Сегодня отец Никанор сам лег на лавку, а дядю Сашу принудил, приказом приказал, лечь на коечку.
Сон долго не шел. Валуев лежал, продолжая пытать себя сомнениями и укоризной. «Прав Никанор, нельзя было соглашаться… Первого шага нельзя было делать. Не могу и — все! Увольте. Больной, глупой! Делайте, что хотите, — не могу. По роже — пусть, в пах — тоже пусть. По полу катают, топчут — пусть! Не могу, не буду. Расстрелять бы не расстреляли. Ну, в лагерь могли пихнуть. Так все равно отведал же после и лагеря, и расстрелять по навету хотели. Когда за работника энкаведе в гестапо проходил… Зато, кабы не согласился тогда, и от попа выговоров не имел бы… Эко, сразу упал… Ниже всех. Согласился — и живи, как тля! Жди, пока раздавят. И хоть бы обидел кого. Скромно так жил, вежливо…»

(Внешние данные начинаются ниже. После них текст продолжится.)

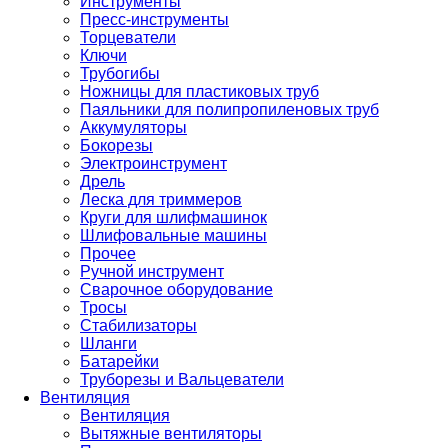
Инструменты
Пресс-инструменты
Торцеватели
Ключи
Трубогибы
Ножницы для пластиковых труб
Паяльники для полипропиленовых труб
Аккумуляторы
Бокорезы
Электроинструмент
Дрель
Леска для триммеров
Круги для шлифмашинок
Шлифовальные машины
Прочее
Ручной инструмент
Сварочное оборудование
Тросы
Стабилизаторы
Шланги
Батарейки
Труборезы и Вальцеватели
Вентиляция
Вентиляция
Вытяжные вентиляторы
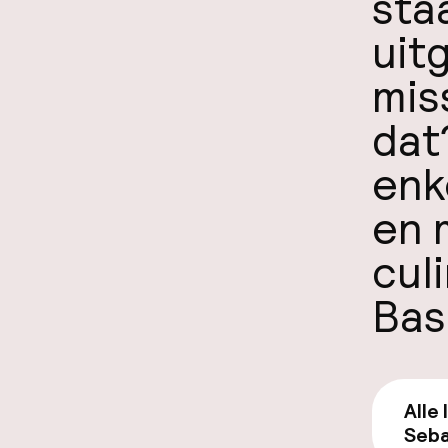
sta
uit
mis
dat
enk
en 
culi
Bas
Alle
Seba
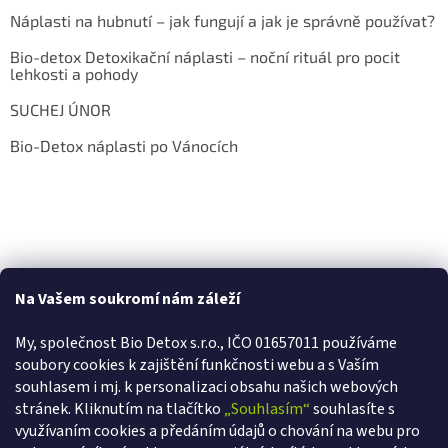
Náplasti na hubnutí – jak fungují a jak je správně používat?
Bio-detox Detoxikační náplasti – noční rituál pro pocit
lehkosti a pohody
SUCHEJ ÚNOR
Bio-Detox náplasti po Vánocích
Na Vašem soukromí nám záleží
My, společnost Bio Detox s.r.o., IČO 01657011 používáme
soubory cookies k zajištění funkčnosti webu a s Va
ším
souhlasem i mj. k personalizaci obsahu našich webových
stránek. Kliknutím na tlačítko
„Souhlasím“
souhlasíte s
využívaním cookies a předáním údajů o chování na webu pro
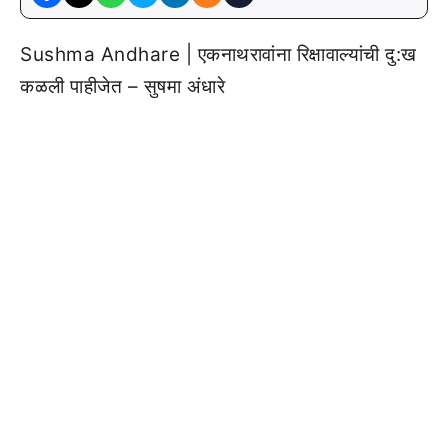
Sushma Andhare | एकनाथरावांना रिक्षावाल्यांची दु:ख
कळली पाहीजेत – सुषमा अंधारे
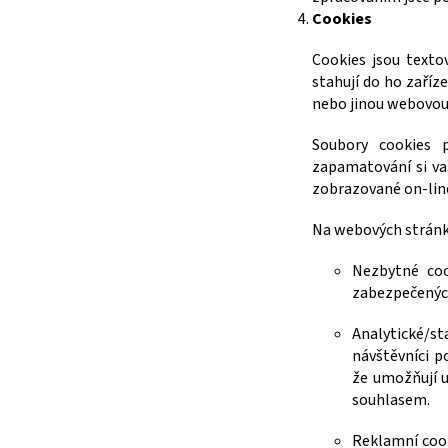
Cookies
Cookies jsou texto
stahují do ho zaříz
nebo jinou webovou 
Soubory cookies p
zapamatování si vaš
zobrazované on-line
Na webových stránká
Nezbytné coo
zabezpečených
Analytické/st
návštěvníci p
že umožňují u
souhlasem.
Reklamní cook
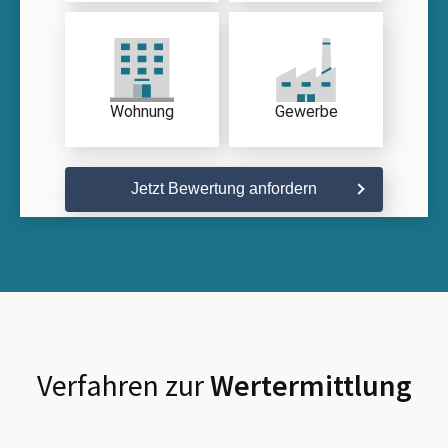
Wohnung
Gewerbe
Jetzt Bewertung anfordern
Verfahren zur
Wertermittlung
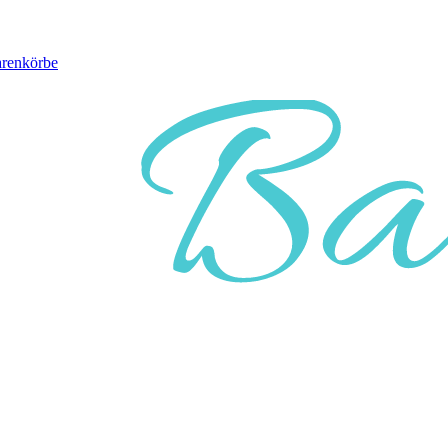
arenkörbe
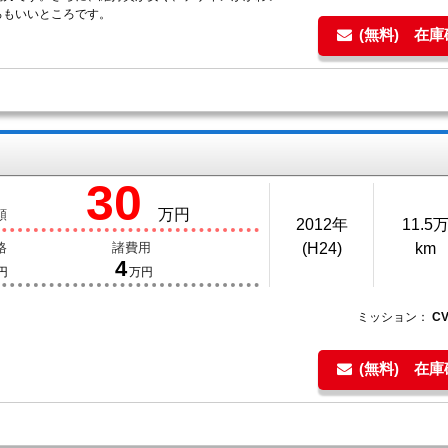
ろもいいところです。
(無料) 在
30
万円
額
2012年
11.5
格
諸費用
(H24)
km
4
円
万円
ミッション：
C
(無料) 在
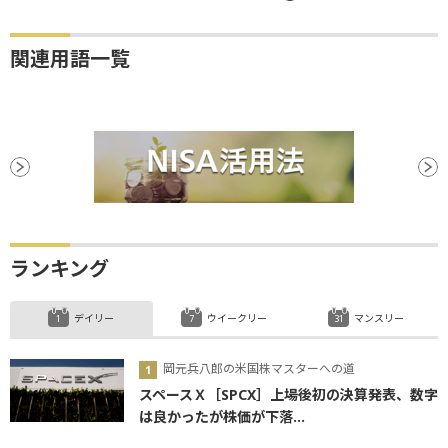
関連用語一覧
ランキング
デイリー
ウイークリー
マンスリー
岡元兵八郎の米国株マスターへの道
スペースＸ［SPCX］上場後初の決算発表、数字
は良かったが株価が下落...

Утром пили чай. Кубышкин достал из печи чумазый чугунок с кашей. Откупорил, сняв крышку. Взвился пар в нахолодавшей кухне. Поели. Молча. На разговор никого не тянуло, будто все были после большого похмелья.
Лукьян еще до чая и каши снарядил Бойца в упряжь. Льняная бородка Светлицына бодро взметывалась по двору, а затем и в кухне Никанорова жилища. Светлицын помалкивал, но движения его были красноречивы: он с видимой охотой собирался домой. Громоздкая нога его весело отбивала определенный ритм, ритм жизни.